Leaving out the pictures, please reproduce exactly and only the lines from the one that contains "niebieskiego. Dzięki kontrastowi" through the last line below.

**Data for processing:**
════════

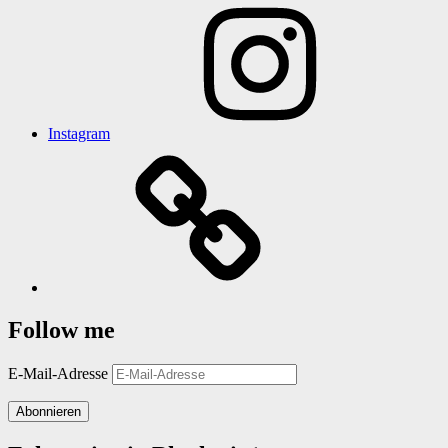
Instagram
Follow me
E-Mail-Adresse
Abonnieren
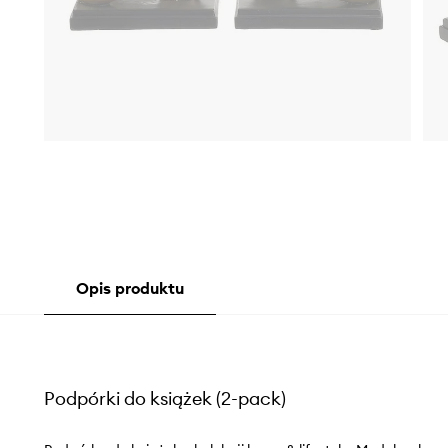
Opis produktu
Podpórki do książek (2-pack)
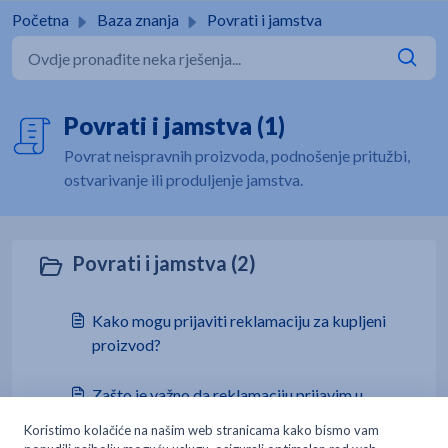
Preskoči na glavni sadržaj
Početna
Baza znanja
Povrati i jamstva
Povrati i jamstva (1)
Povrat neispravnih proizvoda, podnošenje pritužbi,
ostvarivanje ili produljenje jamstva.
Povrati i jamstva (2)
Kako mogu prijaviti reklamaciju za kupljeni
proizvod?
Zašto je važno da reklamaciju prijavim u
trgovini gdje je proizvod kupljen?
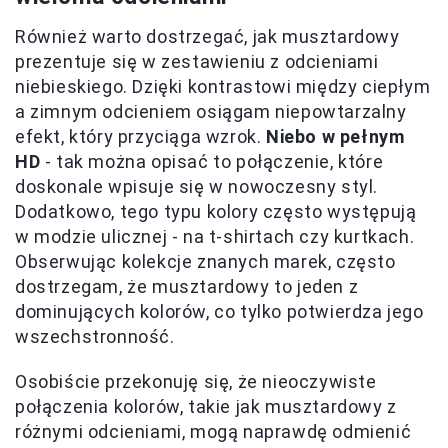
Również warto dostrzegać, jak musztardowy
prezentuje się w zestawieniu z odcieniami
niebieskiego. Dzięki kontrastowi między ciepłym
a zimnym odcieniem osiągam niepowtarzalny
efekt, który przyciąga wzrok.
Niebo w pełnym
HD
- tak można opisać to połączenie, które
doskonale wpisuje się w nowoczesny styl.
Dodatkowo, tego typu kolory często występują
w modzie ulicznej - na t-shirtach czy kurtkach.
Obserwując kolekcje znanych marek, często
dostrzegam, że musztardowy to jeden z
dominujących kolorów, co tylko potwierdza jego
wszechstronność.
Osobiście przekonuję się, że nieoczywiste
połączenia kolorów, takie jak musztardowy z
różnymi odcieniami, mogą naprawdę odmienić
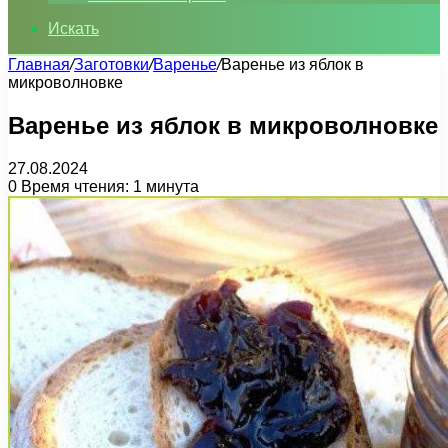
Искать
Главная
/
Заготовки
/
Варенье
/
Варенье из яблок в
микроволновке
Варенье из яблок в микроволновке
27.08.2024
0
Время чтения: 1 минута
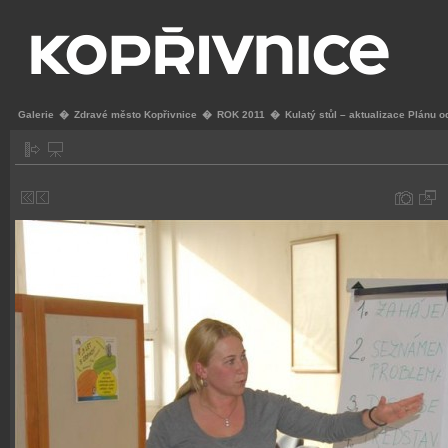
Galerie
�
Zdravé město Kopřivnice
�
ROK 2011
�
Kulatý stůl – aktualizace Plánu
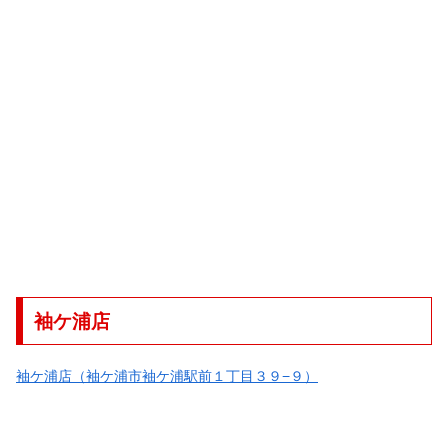
袖ケ浦店
袖ケ浦店（袖ケ浦市袖ケ浦駅前１丁目３９−９）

════════

**Result for this exercise:**
niebieskiego. Dzięki kontrastowi między ciepłym
a zimnym odcieniem osiągam niepowtarzalny
efekt, który przyciąga wzrok.
Niebo w pełnym
HD
- tak można opisać to połączenie, które
doskonale wpisuje się w nowoczesny styl.
Dodatkowo, tego typu kolory często występują
w modzie ulicznej - na t-shirtach czy kurtkach.
Obserwując kolekcje znanych marek, często
dostrzegam, że musztardowy to jeden z
dominujących kolorów, co tylko potwierdza jego
wszechstronność.
Osobiście przekonuję się, że nieoczywiste
połączenia kolorów, takie jak musztardowy z
różnymi odcieniami, mogą naprawdę odmienić
Искать
Главная
/
Заготовки
/
Варенье
/
Варенье из яблок в
микроволновке
Варенье из яблок в микроволновке
27.08.2024
0
Время чтения: 1 минута
Galerie
�
Zdravé město Kopřivnice
�
ROK 2011
�
Kulatý stůl – aktualizace Plánu
袖ケ浦店
袖ケ浦店（袖ケ浦市袖ケ浦駅前１丁目３９−９）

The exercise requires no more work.